As I sit pondering some recent things I have read and seen, it has caused my mind to really become contemplative as to what shapes a person's view of themselves. It is disheartening to say the least, how poorly people view themselves. I have heard some of the most beautiful people in the world pick themselves apart as though they were a scientific experiment gone wrong.
When I listen to the berating and degrading things that these people say about themselves, I have to raise the question "what kind of mirror are they looking in?" They must be looking in a mirror that distorts their view like a funhouse mirror. The real issue is that they aren't looking at themselves objectively, it's subjectively. At some time in their lives someone told them that they weren't handsome, or beautiful, or they were too fat, or too skinny or just not good enough period.
The bad part is they believed the lie. It probably was in their early childhood when your self esteem is at its most vulnerable that the foundation for the poor self image was laid. Words are powerful and they can build you up or tear you down depending on how they are used. At one point in my own life I had the same struggle of believing someone else's opinion of me instead of the truth. I had to break free of the shackles of low self esteem and low self worth. When I fell in love with me, all of me my life truly changed.
I have never been a part of the skinny girls club so being the one that was always in the spotlight or the one that boys would love to date wasn't my story. I was the brainiac, pleasing plump girl that all the boys wanted to cheat off of my papers but never date. Fast forward several years and I am still the brainiac voluptuous woman that men can't figure out and want terribly to be in my presence. The difference now is that I don't desire to be a part of the skinny girls club like I did for several years of my life in my youth. I am now a threat to the skinny girls because I have self esteem that is as massive as the galaxy. Self love permeates from my inside out.

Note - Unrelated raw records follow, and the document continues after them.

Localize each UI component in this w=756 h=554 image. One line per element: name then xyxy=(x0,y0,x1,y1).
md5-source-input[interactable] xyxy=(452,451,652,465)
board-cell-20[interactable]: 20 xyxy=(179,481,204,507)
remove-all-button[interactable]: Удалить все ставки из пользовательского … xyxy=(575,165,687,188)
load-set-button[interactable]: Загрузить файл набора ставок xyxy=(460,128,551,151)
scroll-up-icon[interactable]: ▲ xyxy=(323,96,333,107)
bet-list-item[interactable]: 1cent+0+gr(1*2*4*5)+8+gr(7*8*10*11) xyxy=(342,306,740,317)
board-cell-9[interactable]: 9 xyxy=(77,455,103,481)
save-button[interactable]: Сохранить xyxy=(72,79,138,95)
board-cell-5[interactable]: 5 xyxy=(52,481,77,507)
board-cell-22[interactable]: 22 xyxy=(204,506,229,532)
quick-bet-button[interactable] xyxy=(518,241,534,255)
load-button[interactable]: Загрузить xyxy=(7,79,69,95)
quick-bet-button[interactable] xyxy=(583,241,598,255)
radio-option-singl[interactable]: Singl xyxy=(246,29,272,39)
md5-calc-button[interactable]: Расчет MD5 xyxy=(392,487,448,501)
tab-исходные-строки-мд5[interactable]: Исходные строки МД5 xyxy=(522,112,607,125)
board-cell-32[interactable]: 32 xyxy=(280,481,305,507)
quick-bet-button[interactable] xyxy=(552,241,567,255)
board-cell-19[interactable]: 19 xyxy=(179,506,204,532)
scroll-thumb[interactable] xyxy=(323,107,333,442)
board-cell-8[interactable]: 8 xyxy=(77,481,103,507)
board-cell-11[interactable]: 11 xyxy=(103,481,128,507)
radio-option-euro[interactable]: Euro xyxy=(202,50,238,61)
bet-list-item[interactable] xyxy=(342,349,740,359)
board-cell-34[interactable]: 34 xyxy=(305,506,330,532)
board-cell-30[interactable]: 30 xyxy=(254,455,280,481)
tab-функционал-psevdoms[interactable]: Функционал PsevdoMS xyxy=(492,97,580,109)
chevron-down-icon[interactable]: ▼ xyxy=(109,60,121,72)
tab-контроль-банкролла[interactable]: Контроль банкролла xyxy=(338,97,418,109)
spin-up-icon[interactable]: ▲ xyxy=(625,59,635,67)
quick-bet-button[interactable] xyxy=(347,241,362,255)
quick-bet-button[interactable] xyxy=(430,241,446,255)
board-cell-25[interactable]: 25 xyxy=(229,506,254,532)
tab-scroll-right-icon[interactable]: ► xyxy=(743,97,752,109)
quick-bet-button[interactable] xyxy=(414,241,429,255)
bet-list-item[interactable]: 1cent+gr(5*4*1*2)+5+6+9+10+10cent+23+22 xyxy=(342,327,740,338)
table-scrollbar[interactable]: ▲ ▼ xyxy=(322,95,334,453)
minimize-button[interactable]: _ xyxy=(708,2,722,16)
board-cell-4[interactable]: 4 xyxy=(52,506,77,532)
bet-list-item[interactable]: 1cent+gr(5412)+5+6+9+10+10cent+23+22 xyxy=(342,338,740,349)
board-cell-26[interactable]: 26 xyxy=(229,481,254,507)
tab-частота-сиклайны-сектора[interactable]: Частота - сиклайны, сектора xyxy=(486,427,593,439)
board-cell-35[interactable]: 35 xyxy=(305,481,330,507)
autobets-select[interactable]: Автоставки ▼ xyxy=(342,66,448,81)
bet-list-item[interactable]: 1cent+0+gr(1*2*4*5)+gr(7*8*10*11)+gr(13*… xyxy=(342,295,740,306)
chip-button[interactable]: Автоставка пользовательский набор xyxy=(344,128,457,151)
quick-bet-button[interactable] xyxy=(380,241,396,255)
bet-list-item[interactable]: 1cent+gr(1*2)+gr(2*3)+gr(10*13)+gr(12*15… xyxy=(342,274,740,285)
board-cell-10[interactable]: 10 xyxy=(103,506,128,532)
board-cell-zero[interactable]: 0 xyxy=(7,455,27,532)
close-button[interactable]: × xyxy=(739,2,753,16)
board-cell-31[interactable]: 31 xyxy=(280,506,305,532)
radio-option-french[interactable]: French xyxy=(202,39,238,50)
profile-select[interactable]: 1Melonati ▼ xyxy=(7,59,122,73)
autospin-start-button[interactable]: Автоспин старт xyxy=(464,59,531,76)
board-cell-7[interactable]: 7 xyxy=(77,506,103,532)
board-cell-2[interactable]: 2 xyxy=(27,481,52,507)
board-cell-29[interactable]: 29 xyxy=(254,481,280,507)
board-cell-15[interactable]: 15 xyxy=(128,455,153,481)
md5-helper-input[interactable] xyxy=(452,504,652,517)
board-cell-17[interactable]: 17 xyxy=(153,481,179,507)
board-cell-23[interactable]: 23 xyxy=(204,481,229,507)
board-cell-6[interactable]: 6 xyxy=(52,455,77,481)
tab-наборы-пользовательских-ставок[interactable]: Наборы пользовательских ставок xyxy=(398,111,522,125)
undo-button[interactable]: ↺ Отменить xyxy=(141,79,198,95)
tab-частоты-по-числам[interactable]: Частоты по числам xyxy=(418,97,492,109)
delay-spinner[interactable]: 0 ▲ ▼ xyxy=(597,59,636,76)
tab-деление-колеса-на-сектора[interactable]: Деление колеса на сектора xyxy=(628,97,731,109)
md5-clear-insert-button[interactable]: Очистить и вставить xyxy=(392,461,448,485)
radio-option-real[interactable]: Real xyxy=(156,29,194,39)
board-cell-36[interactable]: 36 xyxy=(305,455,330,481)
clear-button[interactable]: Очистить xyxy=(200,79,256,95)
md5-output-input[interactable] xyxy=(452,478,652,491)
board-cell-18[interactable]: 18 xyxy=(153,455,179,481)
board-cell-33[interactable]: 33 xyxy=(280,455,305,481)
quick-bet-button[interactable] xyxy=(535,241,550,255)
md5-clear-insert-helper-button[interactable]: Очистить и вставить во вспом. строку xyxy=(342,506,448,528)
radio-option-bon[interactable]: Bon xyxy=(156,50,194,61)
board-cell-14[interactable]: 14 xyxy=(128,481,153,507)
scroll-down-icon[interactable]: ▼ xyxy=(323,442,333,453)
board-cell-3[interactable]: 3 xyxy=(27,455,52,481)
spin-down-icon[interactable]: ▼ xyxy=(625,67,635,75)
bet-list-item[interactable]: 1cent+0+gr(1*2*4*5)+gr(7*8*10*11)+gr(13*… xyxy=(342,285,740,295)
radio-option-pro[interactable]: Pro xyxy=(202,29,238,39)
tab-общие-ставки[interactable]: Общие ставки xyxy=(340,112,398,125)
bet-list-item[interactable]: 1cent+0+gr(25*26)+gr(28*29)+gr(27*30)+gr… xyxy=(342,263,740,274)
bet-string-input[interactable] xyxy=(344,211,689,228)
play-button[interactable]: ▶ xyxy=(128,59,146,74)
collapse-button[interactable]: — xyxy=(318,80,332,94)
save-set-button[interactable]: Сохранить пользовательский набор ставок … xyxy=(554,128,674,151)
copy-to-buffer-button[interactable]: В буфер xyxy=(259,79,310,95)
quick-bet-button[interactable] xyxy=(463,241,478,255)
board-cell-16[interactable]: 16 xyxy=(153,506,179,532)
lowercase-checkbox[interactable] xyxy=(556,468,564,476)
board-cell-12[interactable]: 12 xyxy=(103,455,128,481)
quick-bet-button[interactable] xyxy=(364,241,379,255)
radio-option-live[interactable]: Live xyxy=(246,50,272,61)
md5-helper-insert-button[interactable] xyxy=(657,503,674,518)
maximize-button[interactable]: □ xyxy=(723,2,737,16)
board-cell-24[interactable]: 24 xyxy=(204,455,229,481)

I am not conceited, however I am convinced that I am fearfull and wonderfully made in the image of my creator. That I am truly accepted in the beloved and no person on earth can make be feel like I am less than what I know I am. My heart's desire is to pass the lesson of self acceptance on to others. Poor self image doesn't discriminate it affects the celebrity and the unknown alike. Someone that has truly grasped the lesson of accepting the image that she sees in the mirror is the actress Gabourey Siddibe that has a starring role in the movie "Precious." I haven't seen the movie yet, but I have had the opportunity to see her in several interviews. This full-figured young woman is truly a breath of fresh air.
She hasn't allowed what the world defines as beauty to define her. She is well aware of her rotund size, but nevertheless that hasn't caused her to hate or loathe herself. I recently had the opportunity to see her in an interview with Oprah Winfrey and when Ms. Winfrey posed the weight question to her the response she gave spoke volumes. Gabby as she is affectionately called, said she had struggled with her weight all of her life and that she had been dieting since as early as age 6 and at one point one day in her early twenties she just decided to be happy with herself. When you see her you see the reflection of positive enery radiating from her being. She keeps a smile on her face and youthfulness in her heart. I truly hope she keeps that part of her.
So my desire is that all that still have the scars of ridicule or verbal and mental abuse would find a place of wholeness and acceptance for themselves that would allow them to look in the mirror and see the truly beautiful person that they are.